I have a set of points of $\mathbb{R}^2$ which is organised in subsets: $$ \cup_{0\leq i<N} \left{ P_i^j \in \mathbb{R}^2, 0\leq j<M \right} $$ For all $(i,j)$, I want to find $P_k^l$ in another subset (with $k\not= i$) so that $d(P_k^l,P_i^j)$ is minimal. And "of course" (*), many points with $k=i$ are in general much closer to $P_i^j$ than points with $k\not=i$ (**).

Does that evoke any well known variant of nearest neighbour search problems?

If I use a standard R-tree approach, the leaves of search tree will be full of useless $P_i^l$ points, for which a costly distance calculation will be performed, and I will then have to filter them out. Of course this shouldn't alter the logarithmic cost in $O(\log(NM))$ if leaf size is appropriate, but I expect the constant to be much larger than with a tailored algorithm. Before deciding whether to code my own implementation, I would like to make sure that there aren't classical algorithms that would handle this case efficiently.

Notes: $N$ is of order 10, while $M$ of order $10^3$ to $10^4$. I'm using python, currently with scikit learn's nearest neighbour search. (*) Not because it's natural, just because else there wouldn't be a reason to look for a variant algorithm. (**) Estimate is that about 40 points $P_i^l$ will in general be closer to $P_i^j$ than any $P_{k\not=i}^m$ for usual meshing, and this number will increase linearly with mesh refinement.
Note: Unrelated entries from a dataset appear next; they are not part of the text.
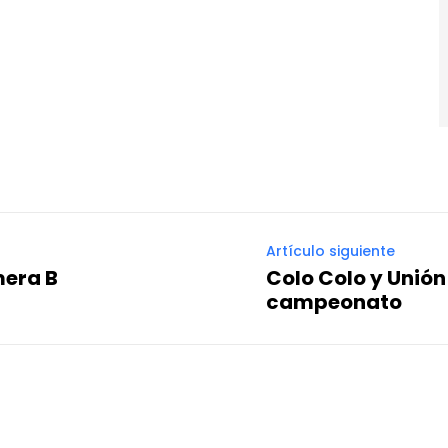
Artículo siguiente
mera B
Colo Colo y Unión
campeonato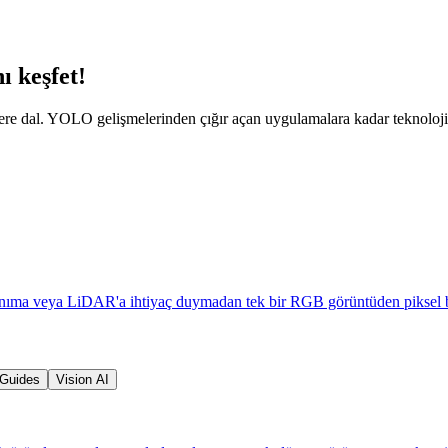
ı keşfet!
dlere dal. YOLO gelişmelerinden çığır açan uygulamalara kadar teknolojin
nıma veya LiDAR'a ihtiyaç duymadan tek bir RGB görüntüden piksel başı
Guides
Vision AI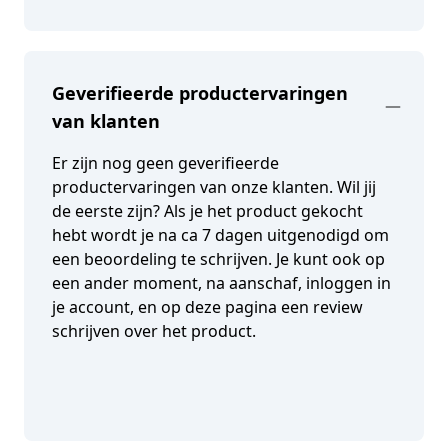
Geverifieerde productervaringen
van klanten
Er zijn nog geen geverifieerde
productervaringen van onze klanten. Wil jij
de eerste zijn? Als je het product gekocht
hebt wordt je na ca 7 dagen uitgenodigd om
een beoordeling te schrijven. Je kunt ook op
een ander moment, na aanschaf, inloggen in
je account, en op deze pagina een review
schrijven over het product.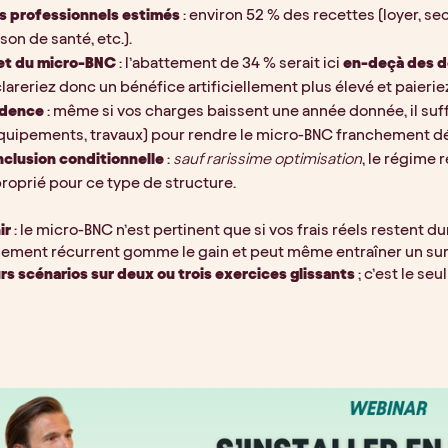
is professionnels estimés
 : environ 52 % des recettes (loyer, sec
son de santé, etc.).
et du micro-BNC
 : l’abattement de 34 % serait ici 
en-deçà des dé
lareriez donc un bénéfice artificiellement plus élevé et paieri
udence
 : même si vos charges baissent une année donnée, il suf
quipements, travaux) pour rendre le micro-BNC franchement dé
clusion conditionnelle
 : 
sauf rarissime optimisation
, le régime 
roprié pour ce type de structure.
ir
 : le micro-BNC n’est pertinent que si vos frais réels restent d
ment récurrent gomme le gain et peut même entraîner un surcoû
rs scénarios sur deux ou trois exercices glissants
 ; c’est le s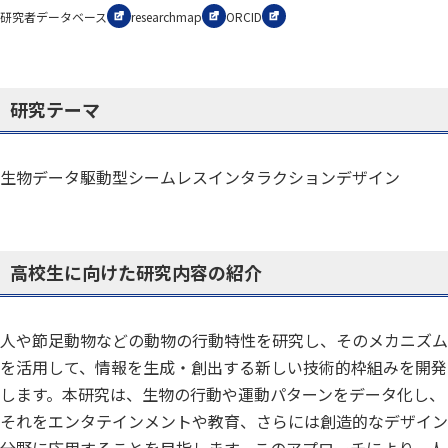
研究者データベース
researchmap
ORCID
研究テーマ
生物データ駆動型シームレスインタラクションデザイン
高校生に向けた研究内容の紹介
人や節足動物などの動物の行動特性を研究し、そのメカニズム
を活用して、情報を生成・創出する新しい技術的枠組みを開発
します。本研究は、生物の行動や運動パターンをデータ化し、
それをエンタテインメントや教育、さらには創造的なデザイン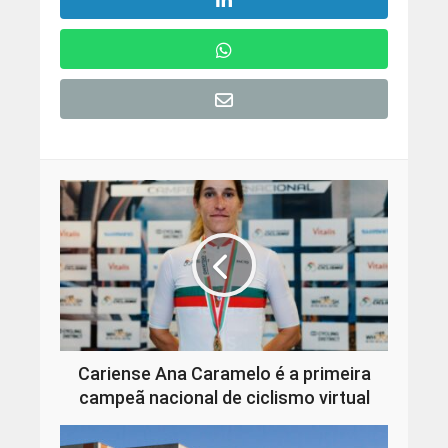
Cariense Ana Caramelo é a primeira
campeã nacional de ciclismo virtual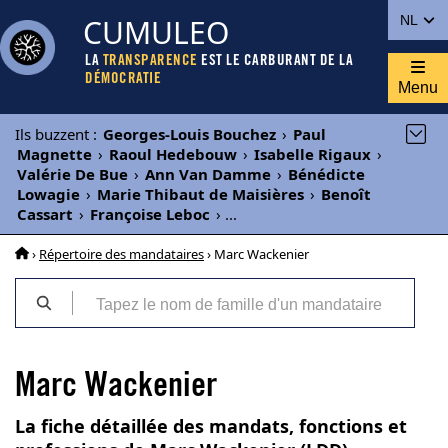
CUMULEO
NL
LA
TRANSPARENCE
EST LE CARBURANT DE LA
DÉMOCRATIE
Menu
Ils buzzent
:
Georges-Louis Bouchez
›
Paul
Magnette
›
Raoul Hedebouw
›
Isabelle Rigaux
›
Valérie De Bue
›
Ann Van Damme
›
Bénédicte
Lowagie
›
Marie Thibaut de Maisières
›
Benoît
Cassart
›
Françoise Leboc
›
...
›
Répertoire des mandataires
› Marc Wackenier
Marc Wackenier
La fiche détaillée des mandats, fonctions et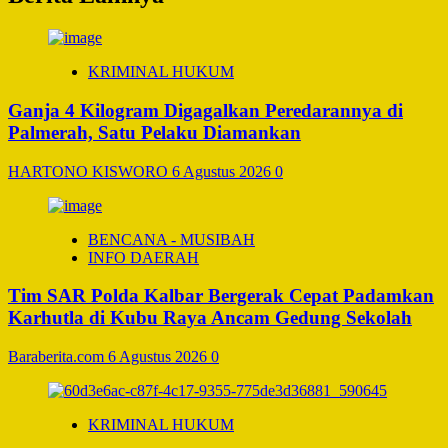
KRIMINAL HUKUM
Ganja 4 Kilogram Digagalkan Peredarannya di
Palmerah, Satu Pelaku Diamankan
HARTONO KISWORO
6 Agustus 2026
0
BENCANA - MUSIBAH
INFO DAERAH
Tim SAR Polda Kalbar Bergerak Cepat Padamkan
Karhutla di Kubu Raya Ancam Gedung Sekolah
Baraberita.com
6 Agustus 2026
0
KRIMINAL HUKUM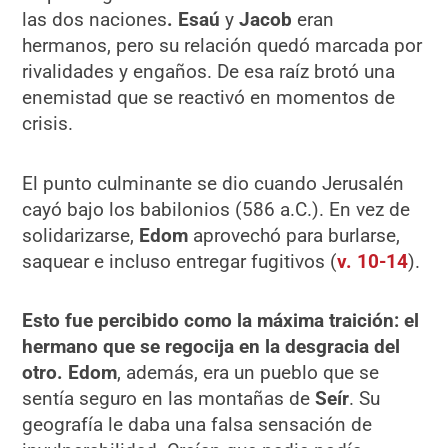
las dos naciones
. Esaú
y
Jacob
eran
hermanos, pero su relación quedó marcada por
rivalidades y engaños. De esa raíz brotó una
enemistad que se reactivó en momentos de
crisis.
El punto culminante se dio cuando Jerusalén
cayó bajo los babilonios (586 a.C.). En vez de
solidarizarse,
Edom
aprovechó para burlarse,
saquear e incluso entregar fugitivos (
v. 10-14
).
Esto fue percibido como la máxima traición: el
hermano que se regocija en la desgracia del
otro. Edom
, además, era un pueblo que se
sentía seguro en las montañas de
Seír
. Su
geografía le daba una falsa sensación de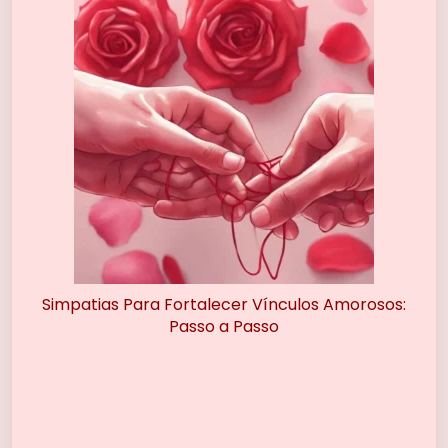
Simpatias Para Fortalecer Vínculos Amorosos:
Passo a Passo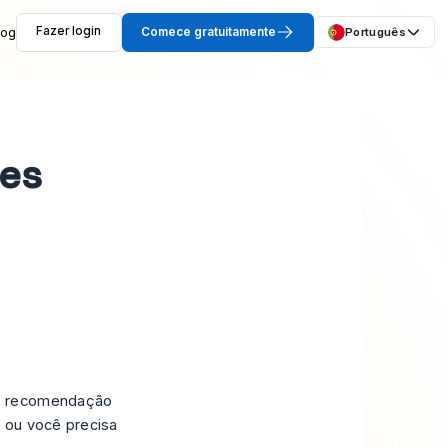
log
Fazer login
Comece gratuitamente
Português
es
ma recomendação
, ou você precisa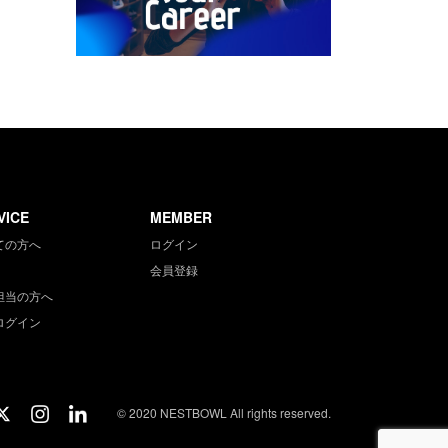
VICE
MEMBER
ての方へ
ログイン
会員登録
担当の方へ
ログイン
© 2020 NESTBOWL All rights reserved.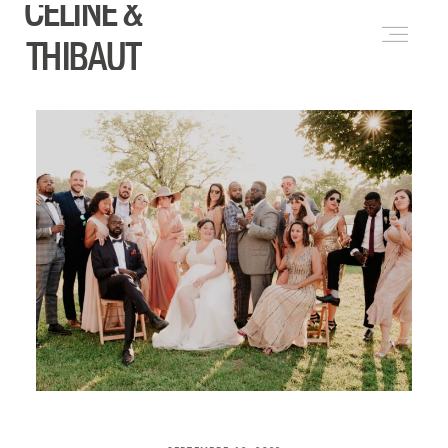
CELINE &
ENGLISH
(
ANGLAIS
)
THIBAUT
PRESTATIONS
A PROPOS
JOURNAL
FORMATIONS
CONTACT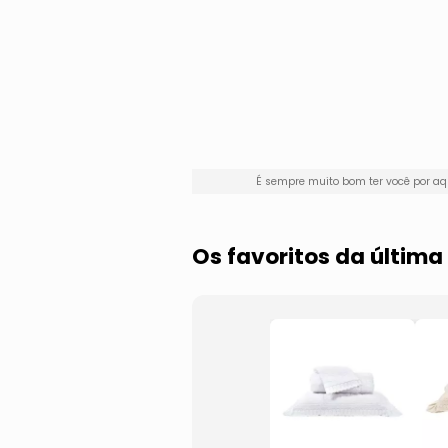
É sempre muito bom ter você por a
Os favoritos da última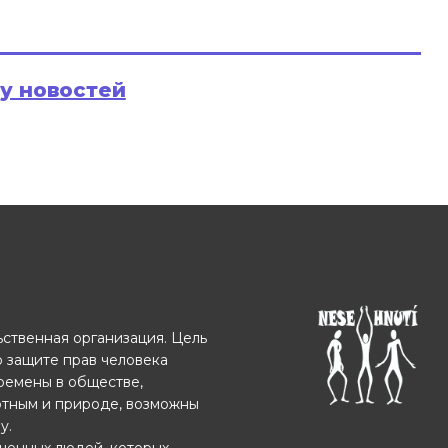
ру новостей
ственная организация. Цель
о защите прав человека
еремены в обществе,
отным и природе, возможны
у.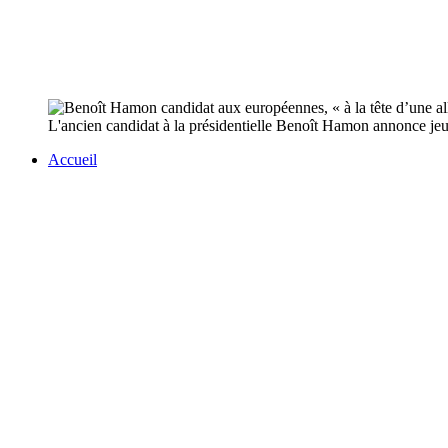
L'ancien candidat à la présidentielle Benoît Hamon annonce jeu
Accueil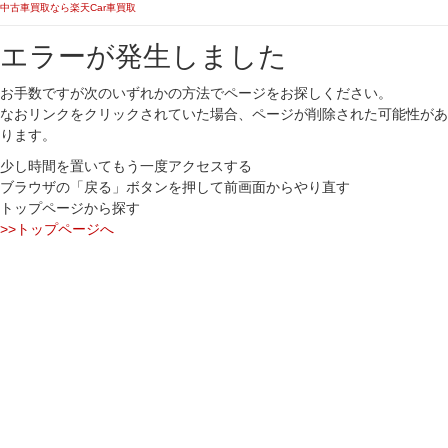
中古車買取なら楽天Car車買取
エラーが発生しました
お手数ですが次のいずれかの方法でページをお探しください。
なおリンクをクリックされていた場合、ページが削除された可能性があ
ります。
少し時間を置いてもう一度アクセスする
ブラウザの「戻る」ボタンを押して前画面からやり直す
トップページから探す
>>トップページへ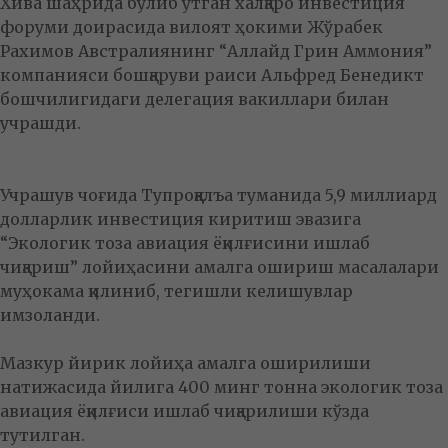
Хива шаҳрида бўлиб ўтган халқаро инвестиция
форуми доирасида вилоят ҳокими Жўрабек
Рахимов Австралиянинг “Аллайд Грин Аммония”
компанияси бошқаруви раиси Альфред Бенедикт
бошчилигидаги делегация вакиллари билан
учрашди.
Учрашув чоғида Тупроққалъа туманида 5,9 миллиард
долларлик инвестиция киритиш эвазига
“Экологик тоза авиация ёқилғисини ишлаб
чиқариш” лойиҳасини амалга ошириш масалалари
муҳокама қилиниб, тегишли келишувлар
имзоланди.
Мазкур йирик лойиҳа амалга оширилиши
натижасида йилига 400 минг тонна экологик тоза
авиация ёқилғиси ишлаб чиқарилиши кўзда
тутилган.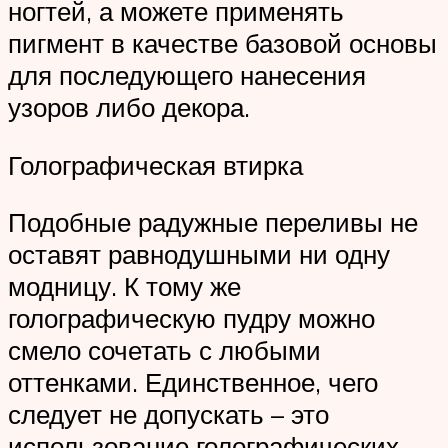
ногтей, а можете применять
пигмент в качестве базовой основы
для последующего нанесения
узоров либо декора.
Голографическая втирка
Подобные радужные переливы не
оставят равнодушными ни одну
модницу. К тому же
голографическую пудру можно
смело сочетать с любыми
оттенками. Единственное, чего
следует не допускать – это
использование голографических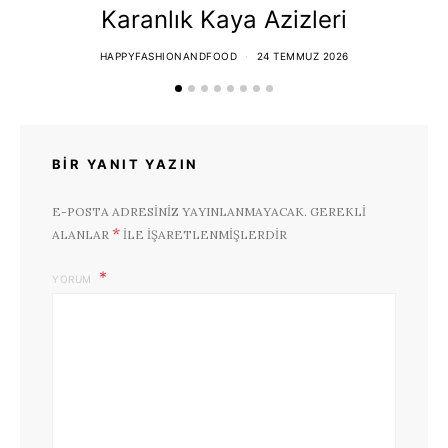
Karanlık Kaya Azizleri
HAPPYFASHIONANDFOOD
24 TEMMUZ 2026
BIR YANIT YAZIN
E-POSTA ADRESINIZ YAYINLANMAYACAK.
GEREKLI
*
ALANLAR
ILE IŞARETLENMIŞLERDIR
YORUM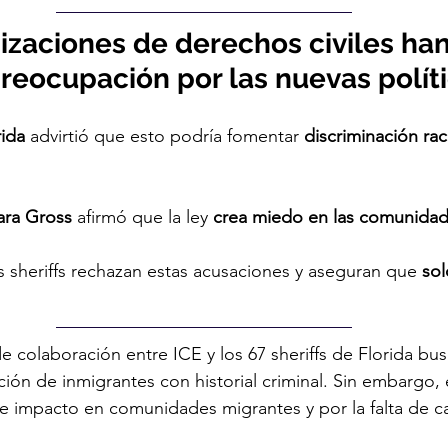
izaciones de derechos civiles han
reocupación por las nuevas políti
ida
 advirtió que esto podría fomentar 
discriminación raci
ara Gross
 afirmó que la ley 
crea miedo en las comunidad
 sheriffs rechazan estas acusaciones y aseguran que 
sol
 colaboración entre ICE y los 67 sheriffs de Florida busc
ión de inmigrantes con historial criminal. Sin embargo, 
ble impacto en comunidades migrantes y por la falta de c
This is because points of a same set discretise a curve of $\mathbb{R}^2$, and the $N$ curves don't intersect or touch.

Answer

Make a separate R-tree for each subset. Your NN lookup is then N log(M). If the number of falsely proximal points exceeds N then you might have a time savings versus a single R-tree customized to discriminate by subset. You can also parallelize across N.